_Aim of the exercise_.
Output the listing word for word, minus pictures.

[Data listing]

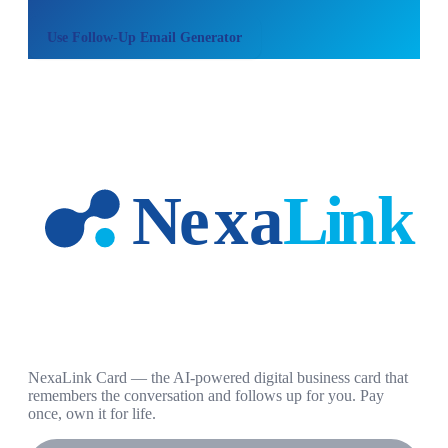
Use
Follow-Up Email Generator
NexaLink Card — the AI-powered digital business card that
remembers the conversation and follows up for you. Pay
once, own it for life.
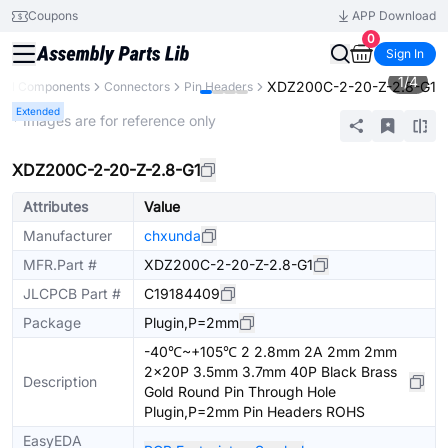
Coupons
APP Download
0
Sign In
1
/
4
XDZ200C-2-20-Z-2.8-G1
All Components
Connectors
Pin Headers
Extended
* Images are for reference only
XDZ200C-2-20-Z-2.8-G1
Attributes
Value
Manufacturer
chxunda
MFR.Part #
XDZ200C-2-20-Z-2.8-G1
JLCPCB Part #
C19184409
Package
Plugin,P=2mm
-40℃~+105℃ 2 2.8mm 2A 2mm 2mm
2x20P 3.5mm 3.7mm 40P Black Brass
Description
Gold Round Pin Through Hole
Plugin,P=2mm Pin Headers ROHS
EasyEDA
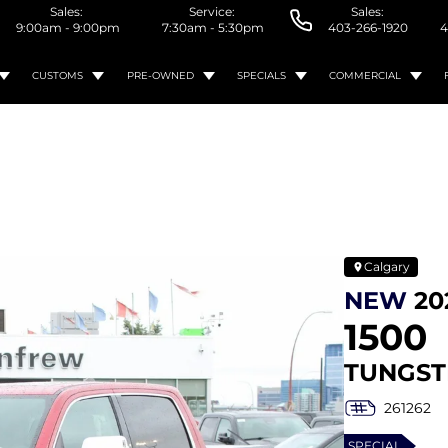
Sales:
Service:
Sales:
9:00am - 9:00pm
7:30am - 5:30pm
403-266-1920
4
CUSTOMS
PRE-OWNED
SPECIALS
COMMERCIAL
Calgary
NEW
20
1500
TUNGST
261262
SPECIAL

[/Data listing]

_Result of the exercise_.
Use
Follow-Up Email Generator
NexaLink Card — the AI-powered digital business card that
remembers the conversation and follows up for you. Pay
once, own it for life.
Coupons
APP Download
0
Sign In
1
/
4
XDZ200C-2-20-Z-2.8-G1
All Components
Connectors
Pin Headers
Extended
* Images are for reference only
XDZ200C-2-20-Z-2.8-G1
Attributes
Value
Manufacturer
chxunda
MFR.Part #
XDZ200C-2-20-Z-2.8-G1
JLCPCB Part #
C19184409
Package
Plugin,P=2mm
-40℃~+105℃ 2 2.8mm 2A 2mm 2mm
2x20P 3.5mm 3.7mm 40P Black Brass
Description
Gold Round Pin Through Hole
Plugin,P=2mm Pin Headers ROHS
EasyEDA
Sales:
Service:
Sales:
9:00am - 9:00pm
7:30am - 5:30pm
403-266-1920
4
CUSTOMS
PRE-OWNED
SPECIALS
COMMERCIAL
Calgary
NEW
20
1500
TUNGST
261262
SPECIAL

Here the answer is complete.